SPACE AS LOGICAL REPRESENTATION

    The hierarchical inclusion series sketched above rests on the assumption that each mode within it be logically equivalent. "Logically," because we are not demanding that each system's mode be structurally identical (as might, for example, the several primary atoms of a carbon ring structure), only that it of necessity carry the same "weight" in actualizing the function of the overall system--for example, the human nervous system is entirely distinct from our digestive system, but both are equally necessary to our overall organization. Such logic has, of course, no built-in spatial connotation. Importantly, however, it is entirely possible to impose additional conditions that make possible its re-setting into spatial terms, and to this matter we now turn. The fastest way to examine this question is to quickly explore a real world situation.

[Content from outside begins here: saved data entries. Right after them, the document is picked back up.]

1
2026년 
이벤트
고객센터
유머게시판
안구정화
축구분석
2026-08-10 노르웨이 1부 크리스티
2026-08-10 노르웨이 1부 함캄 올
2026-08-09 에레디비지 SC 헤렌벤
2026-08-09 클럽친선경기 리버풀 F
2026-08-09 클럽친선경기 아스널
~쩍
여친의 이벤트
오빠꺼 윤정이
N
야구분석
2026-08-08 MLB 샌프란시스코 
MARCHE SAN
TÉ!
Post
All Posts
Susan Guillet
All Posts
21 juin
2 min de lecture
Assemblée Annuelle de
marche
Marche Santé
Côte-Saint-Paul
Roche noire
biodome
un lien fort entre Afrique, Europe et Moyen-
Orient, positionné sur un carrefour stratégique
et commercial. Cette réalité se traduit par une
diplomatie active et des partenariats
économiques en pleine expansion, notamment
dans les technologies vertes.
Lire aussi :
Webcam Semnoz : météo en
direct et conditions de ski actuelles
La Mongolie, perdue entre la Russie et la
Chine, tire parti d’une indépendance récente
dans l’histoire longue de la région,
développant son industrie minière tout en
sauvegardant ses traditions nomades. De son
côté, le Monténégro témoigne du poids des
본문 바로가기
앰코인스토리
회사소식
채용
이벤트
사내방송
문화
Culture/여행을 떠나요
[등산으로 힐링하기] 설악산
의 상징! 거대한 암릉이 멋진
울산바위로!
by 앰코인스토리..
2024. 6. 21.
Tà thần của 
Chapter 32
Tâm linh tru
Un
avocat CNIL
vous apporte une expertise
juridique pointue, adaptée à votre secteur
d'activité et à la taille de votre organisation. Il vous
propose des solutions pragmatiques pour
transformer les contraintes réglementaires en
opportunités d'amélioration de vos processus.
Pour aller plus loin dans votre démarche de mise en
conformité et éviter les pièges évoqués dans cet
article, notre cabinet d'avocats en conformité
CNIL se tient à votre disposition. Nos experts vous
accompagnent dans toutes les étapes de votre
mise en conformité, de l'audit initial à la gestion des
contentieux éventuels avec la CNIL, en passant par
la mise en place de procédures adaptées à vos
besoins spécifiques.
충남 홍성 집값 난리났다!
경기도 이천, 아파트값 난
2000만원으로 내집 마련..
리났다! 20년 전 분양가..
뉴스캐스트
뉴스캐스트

    Human population within the typical Western regional area distributes itself hierarchically, according to socioeconomic forces governing the population size of the constituent towns and cities; the sustaining inverse function relates size class of center to number of centers present in each such class. Consider the contrived regional setting diagrammed in Figure 3. This consists, as represented, of one large "central" city, five smaller cities, ten large towns, and twenty small towns, coded as such in Figure 3.A. Such classifications are often based on socio-economic function within the overall system, a function that is usually closely related to population size of center.

Figures 3.A, 3.B & 3.C:

Fig. 3.A.

Fig. 3.B.

Fig. 3.C.

    Figure 3.B shows how the same basic classification can be arrived at by looking at interaction data. Here, we might be dealing with, for example, commuting data (where dotted lines between centers represent thresholds of fifty trips, dashed lines five hundred, and solid lines five thousand). In this instance, the total number of commutes emanating from the center would identify it with one of the four size levels. In Figure 3.C, however, the same trips data are used to specify a subregional classification, since, independent of size considerations, certain towns and suburbs fall within one or another of the several general "commutersheds" in the region. In this instance, absolute size of center is not such a relevant consideration as compared to nearness--to subregional evolution. The classification shown in Figure 3.C is of a historical type, whereas that shown in 3.A describes organization of an "ecological" type.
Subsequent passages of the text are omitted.